» **PROBLEM DETAILS**: Filter the entries beneath this task, copying only the lines that hold the word "avec".
● ● ● ●
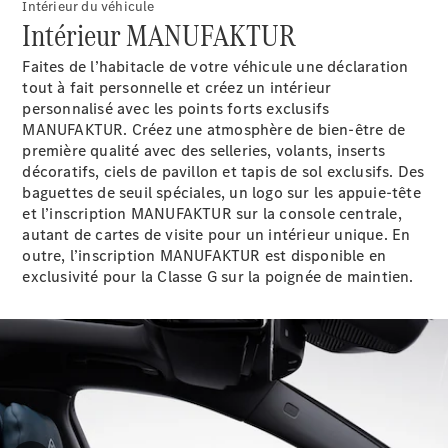
Intérieur du véhicule
Tous les
Intérieur MANUFAKTUR
SUVs
EQA
Électrique
Faites de l’habitacle de votre véhicule une déclaration
EQE
tout à fait personnelle et créez un intérieur
Électrique
SUV
personnalisé avec les points forts exclusifs
EQS
MANUFAKTUR. Créez une atmosphère de bien-être de
Électrique
SUV
première qualité avec des selleries, volants, inserts
Mercedes-
décoratifs, ciels de pavillon et tapis de sol exclusifs. Des
Maybach
Électrique
baguettes de seuil spéciales, un logo sur les appuie-tête
EQS SUV
et l’inscription MANUFAKTUR sur la console centrale,
GLA
autant de cartes de visite pour un intérieur unique. En
GLA
Nouveau
outre, l’inscription MANUFAKTUR est disponible en
GLA
Nouveau
Électrique
exclusivité pour la Classe G sur la poignée de maintien.
GLB
Électrique
GLB
GLC
Électrique
GLC
GLC Coupé
GLE
GLE
Nouveau
GLE Coupé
● ● ● ●
» **SOLUTION TO THE EXERCISE**:
personnalisé avec les points forts exclusifs
première qualité avec des selleries, volants, inserts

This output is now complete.